- Consensus secondary structure and sequence conservation of DUF1646 RNA

Identifiers
- Symbol: DUF1646
- Rfam: RF03071

Other data
- RNA type: Cis-reg; Riboswitch
- SO: SO:0000035
- PDB structures: PDBe

= DUF1646 RNA motif =

The DUF1646 RNA motif is a conserved RNA structure that was discovered by bioinformatics. One of the two DUF1646 RNAs in Enterococcus faecalis was independently detected by term-seq. Data from both discoveries suggest that DUF1646 RNAs are cis-regulatory RNAss, and that at least some DUF1646 RNAs use Rho-independent transcription terminators as their mechanism to regulate gene expression.

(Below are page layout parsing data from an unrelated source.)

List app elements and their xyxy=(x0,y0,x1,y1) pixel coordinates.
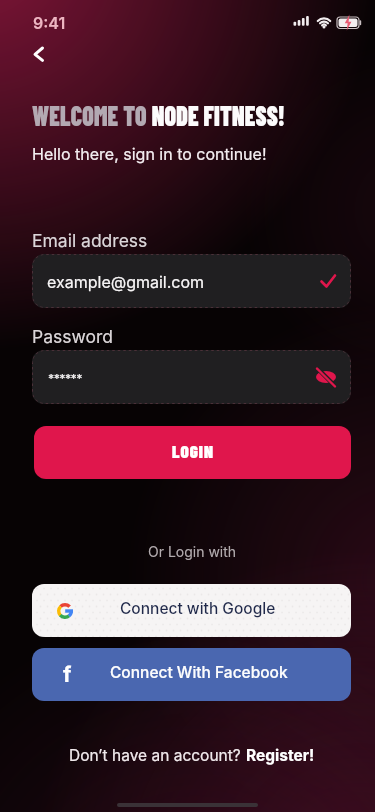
staticText: example@gmail.com xyxy=(47,272,205,291)
button[interactable]: example@gmail.com xyxy=(32,254,351,308)
staticText: Connect With Facebook xyxy=(110,663,288,682)
button[interactable]: Register! xyxy=(246,746,315,765)
staticText: Hello there, sign in to continue! xyxy=(32,144,267,163)
staticText: NODE FITNESS! xyxy=(152,98,285,128)
button[interactable]: Connect with Google xyxy=(32,584,351,637)
staticText: Register! xyxy=(246,746,315,765)
staticText: WELCOME TO xyxy=(32,98,152,128)
button[interactable]: ****** xyxy=(32,350,351,404)
staticText: Or Login with xyxy=(148,543,237,560)
staticText: LOGIN xyxy=(172,441,214,461)
staticText: 9:41 xyxy=(33,13,66,32)
staticText: Connect with Google xyxy=(120,599,276,618)
button[interactable]: LOGIN xyxy=(34,426,351,479)
staticText: Password xyxy=(32,326,113,347)
button[interactable]: f xyxy=(32,648,351,701)
staticText: f xyxy=(63,662,72,687)
staticText: Email address xyxy=(32,230,148,251)
button[interactable] xyxy=(24,40,54,68)
staticText: Don’t have an account? xyxy=(69,746,246,765)
staticText: ****** xyxy=(48,371,82,386)
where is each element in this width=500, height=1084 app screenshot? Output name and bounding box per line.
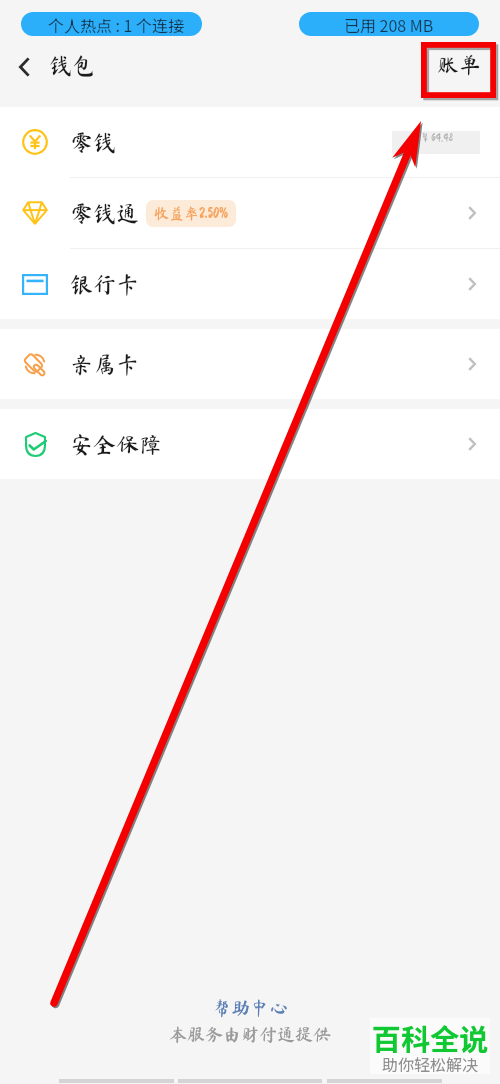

The genes apparently regulated by DUF1646 RNAs are often related to the transportation of sodium ions. Among the two most commonly regulated gene classes are those encoding sodium/proton antiporters whose relationship to sodium ion transport is obvious. The other highly common gene class encodes proteins containing a DUF1646 domain, whose biochemical and biological function is unknown. Also regulated are genes encoding proteins that transport sodium using ATP, as well as genes encoding oxaloacetate carboxyltransferase. The reaction catalyzed by oxaloacetate carboxyltransferase is tied to transporting a sodium ion across the membrane. DUF1646 RNAs rarely occur upstream of c-di-AMP riboswitches, and in these cases they apparently regulate genes that are typical for c-di-AMP signalling. In these cases, the association to sodium is at least not direct.

A DUF1646 RNA occurs upstream of an operon in Enterococcus hirae that was shown to regulate the downstream genes based on sodium ion concentrations. However, it is unclear whether this DUF1646 RNA participates in sodium-based gene regulation.